Interdisciplinary PhD in Hispanic Studies

The program explores the language, discourse, and cultural production/practices of the Spanish-speaking societies of the Americas and Spain, with the option of comparative study of the Lusophone world. It is organized around three thematically-defined research areas:

  • Narratives/performance of identity and citizenship 
  • Empire, colonialism, and post-coloniality
  • Translating language and culture

Because of our commitment to interdisciplinarity, we encourage students to take advantage of Emory's strengths in related programs and disciplines. Our graduate students may enroll in courses in other departments such as History; Art History; Linguistics; Women's, Gender, and Sexuality Studies; Religion; and Anthropology.

Narratives/performance of identity and citizenship 

 

Narratives and performance of identity and citizenship: stories, histories and performances of (civic) belonging and exclusion throughout the Spanish-speaking world (and, in comparative perspective, the Portuguese-speaking world), with reference to contemporary questions of local, national, and global citizenship. We are particularly interested in negotiations and remappings of the relationship of the individual and the community (understood at the local, regional, national, international, and global levels), including exploration of nested and overlapping communities and the complex identities associated with them. There are, for instance, particular flashpoints which today are drawing the attention of scholars, such as medieval Spain, colonial Latin America (e.g., past and present contact between European and indigenous communities), and today’s migratory contact zones (e.g., US Latino communities, Muslims in contemporary Spain, and other diasporic communities in Latin America).

 

 

Empire, colonialism, and post-coloniality

Empire, colonialism, and post-coloniality: the discursive construction of empire/colony and post-independence nation-states within the Hispanic world, as well as the Hispanic world as it has participated in and generated discussions about the relationship between coloniality and modernity, with particular emphasis on how those discussions have emerged at different times and in various places, as well as their past and present impact. We are interested in promoting connections between domains that have been narrowly defined by chronology (e.g., early modern vs modern), geography (e.g., Spain vs Latin America), discursive genre (e.g., literary vs non-literary discourse) and discipline (e.g., literary/cultural studies vs history vs anthropology vs linguistics). Again, our approach moves between and beyond these divisions to foster new lines of inquiry which are not constrained by these established divisions.

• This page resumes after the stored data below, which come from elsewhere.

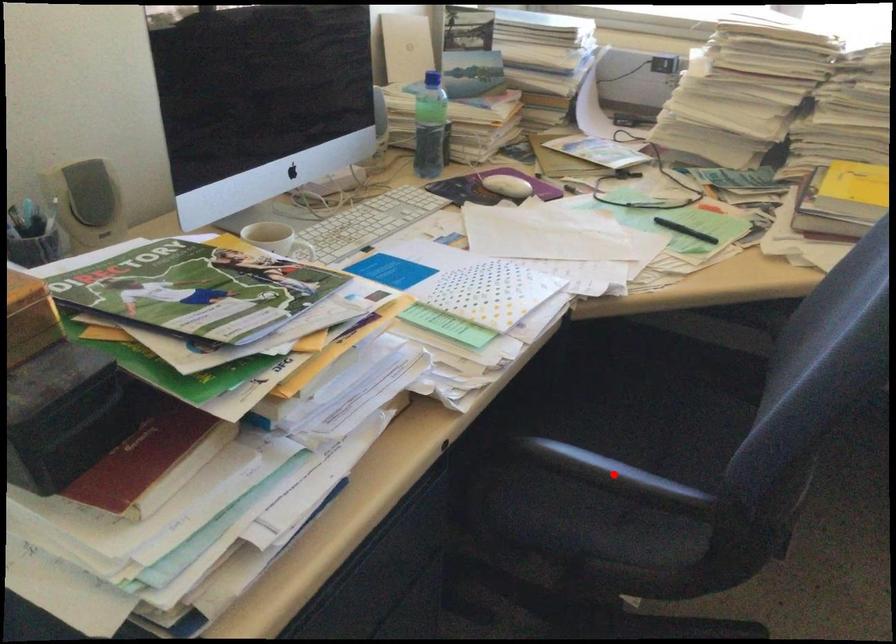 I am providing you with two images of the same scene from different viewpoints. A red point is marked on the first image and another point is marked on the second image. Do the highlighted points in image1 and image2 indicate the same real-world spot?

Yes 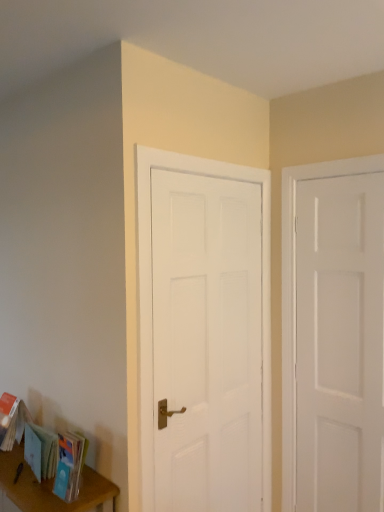 Locate an element on the screen. The image size is (384, 512). free space to the left of matte blue paperback book at lower left is located at coordinates 33,493. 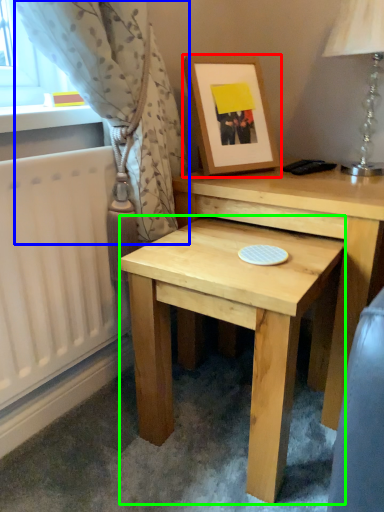 Question: Based on their relative distances, which object is farther from picture frame (highlighted by a red box)? Choose from curtain (highlighted by a blue box) and table (highlighted by a green box).

Choices:
 (A) curtain
 (B) table

Answer: (B) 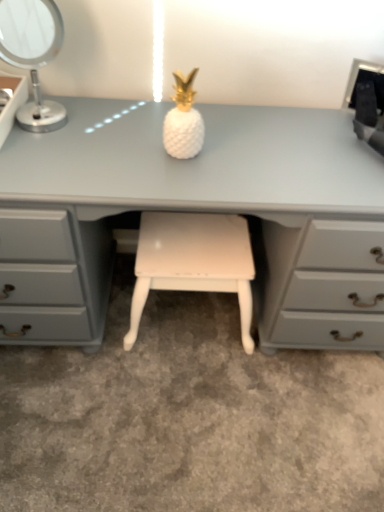 Where is `vacant area that is in front of white glossy pineapple at center`? The height and width of the screenshot is (512, 384). vacant area that is in front of white glossy pineapple at center is located at coordinates (174, 180).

Translating language and culture

Translating language and culture: translation as a multi-functional phenomenon and a metaphor of communication that links literary and cultural studies with intercultural discourse analysis and notions of communicative and cultural competence in a wide range of contexts, with both theoretical and practical dimensions. Our aim here is not to train students in methods of translation, but rather to explore translatio (‘crossing from one side to another’), as a past and present practice of everyday life in the cross-cultural contacts that have characterized all Hispanic (and Lusophone) communities. We are interested in the study of translation in a broad sense, as a process of communication that entails (mis)understanding, negotiation, and transformation. This critical approach to the study of translation and intercultural discourse includes exploration of literary translation, indigenous communities’ negotiation of imperial language and practices of power (e.g., as manifested in the legal system), and practices of bilingualism (e.g., Spanglish and similar phenomena as multifaceted sets of linguistic practices and as metaphors and emblems of cultural hybridity).